Cineworld shares sank on Monday as equity holder value destruction ratcheted up with developments in their restructuring plans.
New equity will be issued to lenders as part of a restructuring deal. Cineworld also announced a rights issue to raise additional capital. The rights issue will be offered to existing lenders and seeks to raise $800m.
Cineworld said their restructuring plans do “not provide for any recovery for holders of Cineworld’s existing equity interests.”
Cineworld shares were down over 22% at the time of writing.
“Cineworld’s shareholders had been given plenty of warning their investment in the business could be wiped out by a debt restructuring and this looks like it will soon happen.

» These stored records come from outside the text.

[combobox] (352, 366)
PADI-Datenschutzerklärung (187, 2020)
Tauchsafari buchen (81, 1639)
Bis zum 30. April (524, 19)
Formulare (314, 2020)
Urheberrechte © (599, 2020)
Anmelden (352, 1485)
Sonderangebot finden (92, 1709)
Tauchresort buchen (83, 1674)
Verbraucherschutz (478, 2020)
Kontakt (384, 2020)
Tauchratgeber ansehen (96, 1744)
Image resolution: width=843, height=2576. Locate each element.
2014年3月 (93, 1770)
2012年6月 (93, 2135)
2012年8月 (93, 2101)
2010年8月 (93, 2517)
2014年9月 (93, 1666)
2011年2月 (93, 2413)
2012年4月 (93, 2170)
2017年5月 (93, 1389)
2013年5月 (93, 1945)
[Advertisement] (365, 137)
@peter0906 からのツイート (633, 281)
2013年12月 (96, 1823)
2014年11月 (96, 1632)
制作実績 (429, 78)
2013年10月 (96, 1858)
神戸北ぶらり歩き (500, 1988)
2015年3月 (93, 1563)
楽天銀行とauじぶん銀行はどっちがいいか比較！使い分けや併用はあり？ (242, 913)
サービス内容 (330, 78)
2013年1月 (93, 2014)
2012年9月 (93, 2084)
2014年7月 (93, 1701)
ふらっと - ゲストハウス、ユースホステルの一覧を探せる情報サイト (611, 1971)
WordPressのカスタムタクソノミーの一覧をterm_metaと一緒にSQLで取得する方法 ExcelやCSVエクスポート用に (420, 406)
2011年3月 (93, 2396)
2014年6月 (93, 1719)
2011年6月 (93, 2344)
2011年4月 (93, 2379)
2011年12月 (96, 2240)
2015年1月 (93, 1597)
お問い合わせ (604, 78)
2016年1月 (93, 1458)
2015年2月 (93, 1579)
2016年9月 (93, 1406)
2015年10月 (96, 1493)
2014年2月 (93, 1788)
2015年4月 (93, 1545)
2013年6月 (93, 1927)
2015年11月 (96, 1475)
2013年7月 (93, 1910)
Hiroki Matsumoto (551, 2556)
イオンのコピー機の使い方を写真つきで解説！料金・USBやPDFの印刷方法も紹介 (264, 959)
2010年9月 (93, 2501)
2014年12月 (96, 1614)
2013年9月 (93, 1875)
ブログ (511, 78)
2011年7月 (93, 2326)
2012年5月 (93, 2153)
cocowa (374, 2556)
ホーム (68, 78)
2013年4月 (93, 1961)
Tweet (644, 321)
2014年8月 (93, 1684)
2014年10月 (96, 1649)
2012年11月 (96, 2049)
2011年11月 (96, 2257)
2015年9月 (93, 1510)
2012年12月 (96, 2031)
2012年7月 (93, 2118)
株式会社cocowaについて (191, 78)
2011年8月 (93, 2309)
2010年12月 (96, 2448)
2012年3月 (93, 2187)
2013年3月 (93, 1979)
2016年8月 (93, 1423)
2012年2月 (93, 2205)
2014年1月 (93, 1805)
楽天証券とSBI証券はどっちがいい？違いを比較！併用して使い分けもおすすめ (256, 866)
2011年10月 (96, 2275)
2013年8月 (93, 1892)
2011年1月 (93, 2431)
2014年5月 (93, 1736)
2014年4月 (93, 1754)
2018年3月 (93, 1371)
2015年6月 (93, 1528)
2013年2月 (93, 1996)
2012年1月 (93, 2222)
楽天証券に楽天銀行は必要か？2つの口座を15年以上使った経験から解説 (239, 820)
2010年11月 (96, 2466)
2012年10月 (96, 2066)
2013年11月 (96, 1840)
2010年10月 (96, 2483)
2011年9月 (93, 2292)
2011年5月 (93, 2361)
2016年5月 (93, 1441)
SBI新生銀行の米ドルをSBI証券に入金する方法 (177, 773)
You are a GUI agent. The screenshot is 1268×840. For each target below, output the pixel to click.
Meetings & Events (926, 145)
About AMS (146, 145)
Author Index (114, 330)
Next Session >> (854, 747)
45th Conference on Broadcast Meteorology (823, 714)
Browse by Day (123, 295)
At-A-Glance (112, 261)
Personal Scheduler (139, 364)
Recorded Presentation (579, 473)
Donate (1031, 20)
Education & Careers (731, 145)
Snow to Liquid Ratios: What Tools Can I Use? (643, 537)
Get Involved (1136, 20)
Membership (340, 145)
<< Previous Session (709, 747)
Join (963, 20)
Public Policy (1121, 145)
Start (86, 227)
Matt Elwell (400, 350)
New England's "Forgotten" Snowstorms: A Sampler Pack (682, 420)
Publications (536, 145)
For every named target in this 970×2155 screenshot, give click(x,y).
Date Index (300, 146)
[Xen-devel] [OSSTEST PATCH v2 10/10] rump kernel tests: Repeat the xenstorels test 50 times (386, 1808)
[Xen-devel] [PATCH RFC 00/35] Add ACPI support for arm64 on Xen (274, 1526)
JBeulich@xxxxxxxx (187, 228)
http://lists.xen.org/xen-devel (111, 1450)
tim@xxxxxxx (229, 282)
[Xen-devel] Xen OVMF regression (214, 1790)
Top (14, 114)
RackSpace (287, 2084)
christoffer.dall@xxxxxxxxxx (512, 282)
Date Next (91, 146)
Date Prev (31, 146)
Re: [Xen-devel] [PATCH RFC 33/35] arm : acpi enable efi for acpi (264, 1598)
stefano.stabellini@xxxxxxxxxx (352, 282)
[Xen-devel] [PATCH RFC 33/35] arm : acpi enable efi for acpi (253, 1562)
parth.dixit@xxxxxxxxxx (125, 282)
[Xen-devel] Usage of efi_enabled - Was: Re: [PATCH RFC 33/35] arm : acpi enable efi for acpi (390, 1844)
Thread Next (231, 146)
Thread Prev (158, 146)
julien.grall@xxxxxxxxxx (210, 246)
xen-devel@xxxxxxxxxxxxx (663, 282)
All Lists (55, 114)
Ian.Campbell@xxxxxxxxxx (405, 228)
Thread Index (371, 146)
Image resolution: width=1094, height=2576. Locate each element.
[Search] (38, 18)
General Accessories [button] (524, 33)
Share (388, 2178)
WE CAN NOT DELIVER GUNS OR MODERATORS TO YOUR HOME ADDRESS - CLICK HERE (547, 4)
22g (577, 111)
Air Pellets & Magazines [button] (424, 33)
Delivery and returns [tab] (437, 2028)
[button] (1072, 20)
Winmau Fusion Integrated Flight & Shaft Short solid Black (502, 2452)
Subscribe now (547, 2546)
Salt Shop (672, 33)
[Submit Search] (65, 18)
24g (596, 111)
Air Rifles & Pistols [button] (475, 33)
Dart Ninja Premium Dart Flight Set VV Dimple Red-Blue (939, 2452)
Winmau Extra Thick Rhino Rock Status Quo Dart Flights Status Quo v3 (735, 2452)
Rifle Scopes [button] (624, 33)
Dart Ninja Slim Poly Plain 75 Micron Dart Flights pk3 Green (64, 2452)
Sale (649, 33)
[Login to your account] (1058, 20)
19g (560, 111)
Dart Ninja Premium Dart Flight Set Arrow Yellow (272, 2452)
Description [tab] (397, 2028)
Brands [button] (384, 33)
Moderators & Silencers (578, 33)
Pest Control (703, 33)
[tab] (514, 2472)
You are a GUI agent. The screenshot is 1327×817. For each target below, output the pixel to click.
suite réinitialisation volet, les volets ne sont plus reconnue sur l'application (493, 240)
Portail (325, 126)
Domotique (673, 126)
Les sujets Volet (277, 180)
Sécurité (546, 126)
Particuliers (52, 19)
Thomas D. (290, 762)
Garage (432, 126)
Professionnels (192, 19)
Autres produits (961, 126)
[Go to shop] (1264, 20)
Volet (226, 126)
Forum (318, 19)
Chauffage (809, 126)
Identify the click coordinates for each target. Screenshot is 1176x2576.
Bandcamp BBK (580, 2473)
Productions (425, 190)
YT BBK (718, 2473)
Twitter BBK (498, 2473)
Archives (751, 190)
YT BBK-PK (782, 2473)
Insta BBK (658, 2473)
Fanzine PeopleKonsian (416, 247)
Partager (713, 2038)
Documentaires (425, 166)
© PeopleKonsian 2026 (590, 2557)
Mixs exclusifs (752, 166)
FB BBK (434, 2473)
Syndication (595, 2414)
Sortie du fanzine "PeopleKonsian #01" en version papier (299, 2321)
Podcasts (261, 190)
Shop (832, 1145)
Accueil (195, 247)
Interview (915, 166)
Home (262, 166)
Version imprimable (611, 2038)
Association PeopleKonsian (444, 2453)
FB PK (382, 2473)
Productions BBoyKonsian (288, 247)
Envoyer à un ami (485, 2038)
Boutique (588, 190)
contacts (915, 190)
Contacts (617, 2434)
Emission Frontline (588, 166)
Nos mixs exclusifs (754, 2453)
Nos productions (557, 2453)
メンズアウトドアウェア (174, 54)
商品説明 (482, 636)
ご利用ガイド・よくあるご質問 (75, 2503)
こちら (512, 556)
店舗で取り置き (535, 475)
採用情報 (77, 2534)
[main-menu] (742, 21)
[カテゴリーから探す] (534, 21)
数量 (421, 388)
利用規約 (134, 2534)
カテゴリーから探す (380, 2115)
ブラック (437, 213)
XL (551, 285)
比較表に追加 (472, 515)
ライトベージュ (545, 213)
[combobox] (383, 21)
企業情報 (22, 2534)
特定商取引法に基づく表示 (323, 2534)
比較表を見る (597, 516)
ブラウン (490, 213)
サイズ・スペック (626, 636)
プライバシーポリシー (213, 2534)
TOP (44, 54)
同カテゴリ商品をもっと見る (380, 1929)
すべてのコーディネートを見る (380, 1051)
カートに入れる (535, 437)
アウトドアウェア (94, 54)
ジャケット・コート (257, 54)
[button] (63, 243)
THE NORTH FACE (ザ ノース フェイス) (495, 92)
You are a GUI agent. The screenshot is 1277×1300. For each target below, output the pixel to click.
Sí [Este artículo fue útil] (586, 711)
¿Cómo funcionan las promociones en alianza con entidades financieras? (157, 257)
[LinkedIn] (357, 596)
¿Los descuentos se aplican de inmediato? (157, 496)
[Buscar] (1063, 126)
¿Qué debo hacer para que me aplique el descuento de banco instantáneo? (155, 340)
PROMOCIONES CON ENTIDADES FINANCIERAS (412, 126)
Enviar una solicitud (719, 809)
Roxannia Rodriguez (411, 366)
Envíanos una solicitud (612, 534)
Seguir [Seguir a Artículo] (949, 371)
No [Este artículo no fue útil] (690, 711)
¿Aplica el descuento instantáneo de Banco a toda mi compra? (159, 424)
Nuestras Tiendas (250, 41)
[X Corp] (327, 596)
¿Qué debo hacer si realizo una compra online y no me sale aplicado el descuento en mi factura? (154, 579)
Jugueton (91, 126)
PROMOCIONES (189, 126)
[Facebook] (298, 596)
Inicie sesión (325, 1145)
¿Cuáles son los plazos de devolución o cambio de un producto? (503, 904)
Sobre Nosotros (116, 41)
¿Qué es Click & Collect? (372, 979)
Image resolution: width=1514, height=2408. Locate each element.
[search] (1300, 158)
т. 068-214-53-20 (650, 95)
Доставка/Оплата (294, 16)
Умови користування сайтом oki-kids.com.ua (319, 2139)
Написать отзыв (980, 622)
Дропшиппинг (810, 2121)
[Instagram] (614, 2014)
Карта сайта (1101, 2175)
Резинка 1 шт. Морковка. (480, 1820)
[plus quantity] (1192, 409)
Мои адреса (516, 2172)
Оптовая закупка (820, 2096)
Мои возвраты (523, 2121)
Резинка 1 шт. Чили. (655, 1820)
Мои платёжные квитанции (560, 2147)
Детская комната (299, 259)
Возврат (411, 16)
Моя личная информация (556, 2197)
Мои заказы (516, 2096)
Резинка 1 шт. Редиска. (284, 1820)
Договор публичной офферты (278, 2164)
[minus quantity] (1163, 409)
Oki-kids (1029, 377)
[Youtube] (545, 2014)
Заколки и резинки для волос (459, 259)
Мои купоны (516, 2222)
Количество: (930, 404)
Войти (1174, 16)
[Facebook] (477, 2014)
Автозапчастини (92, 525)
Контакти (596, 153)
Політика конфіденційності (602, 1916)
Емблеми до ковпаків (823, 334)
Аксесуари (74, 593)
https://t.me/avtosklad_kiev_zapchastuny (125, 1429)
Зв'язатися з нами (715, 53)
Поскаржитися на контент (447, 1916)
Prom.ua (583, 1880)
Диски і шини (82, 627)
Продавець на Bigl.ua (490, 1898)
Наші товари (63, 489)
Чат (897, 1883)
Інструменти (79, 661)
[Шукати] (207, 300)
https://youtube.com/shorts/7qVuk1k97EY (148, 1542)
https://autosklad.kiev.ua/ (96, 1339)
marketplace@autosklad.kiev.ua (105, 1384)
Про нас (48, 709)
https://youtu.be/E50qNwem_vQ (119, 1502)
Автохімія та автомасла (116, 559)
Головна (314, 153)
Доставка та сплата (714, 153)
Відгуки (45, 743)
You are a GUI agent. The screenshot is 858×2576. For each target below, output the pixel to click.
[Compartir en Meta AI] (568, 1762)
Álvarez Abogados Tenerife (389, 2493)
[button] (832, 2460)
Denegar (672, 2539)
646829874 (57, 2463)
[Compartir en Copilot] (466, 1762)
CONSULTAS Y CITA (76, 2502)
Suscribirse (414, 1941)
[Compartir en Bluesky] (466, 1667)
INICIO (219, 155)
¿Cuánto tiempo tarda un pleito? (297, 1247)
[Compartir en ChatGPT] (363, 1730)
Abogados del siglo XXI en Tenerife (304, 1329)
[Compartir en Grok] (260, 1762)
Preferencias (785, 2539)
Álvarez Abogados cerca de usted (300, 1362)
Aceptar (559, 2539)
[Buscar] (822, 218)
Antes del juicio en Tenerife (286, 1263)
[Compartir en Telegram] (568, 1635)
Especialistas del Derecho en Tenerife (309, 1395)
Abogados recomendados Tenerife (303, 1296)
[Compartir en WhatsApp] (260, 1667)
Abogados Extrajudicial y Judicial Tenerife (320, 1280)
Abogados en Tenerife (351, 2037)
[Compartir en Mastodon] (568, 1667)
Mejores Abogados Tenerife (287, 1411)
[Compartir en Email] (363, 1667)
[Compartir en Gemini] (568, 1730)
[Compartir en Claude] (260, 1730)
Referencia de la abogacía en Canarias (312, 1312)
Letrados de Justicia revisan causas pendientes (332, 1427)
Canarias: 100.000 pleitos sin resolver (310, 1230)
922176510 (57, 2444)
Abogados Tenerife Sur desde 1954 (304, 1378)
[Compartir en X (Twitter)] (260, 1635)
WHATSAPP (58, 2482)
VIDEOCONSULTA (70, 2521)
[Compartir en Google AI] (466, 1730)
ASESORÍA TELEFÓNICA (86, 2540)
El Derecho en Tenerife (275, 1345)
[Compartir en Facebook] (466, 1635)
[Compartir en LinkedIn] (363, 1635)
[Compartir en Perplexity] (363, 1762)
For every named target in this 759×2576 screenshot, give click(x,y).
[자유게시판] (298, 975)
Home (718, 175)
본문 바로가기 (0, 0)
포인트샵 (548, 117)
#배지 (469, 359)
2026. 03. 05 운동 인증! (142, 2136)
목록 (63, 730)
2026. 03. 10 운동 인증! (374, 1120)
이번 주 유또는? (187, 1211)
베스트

The company’s lenders are going to gain control through a debt for equity swap and a rights issue, giving Cineworld yet another throw of the dice to try and sort out its finances,” said Danni Hewson, head of financial analysis at AJ Bell.
“Keeping the US and UK operations and only potentially selling its Eastern European and Israeli sites will streamline the group and put it in a better position to ride the recovery in the cinema industry – if it comes.”
Hewson continued to explain the deep issues facing cinemas with the rise of streaming platforms.
“That’s a big ‘if’ as competition from streaming platforms has become intense and film-lovers are increasingly happy to watch new releases at home. It helps that gigantic flatscreen TVs are much more affordable these days, as are speakers, so it is easy to create a good cinema experience in the home.”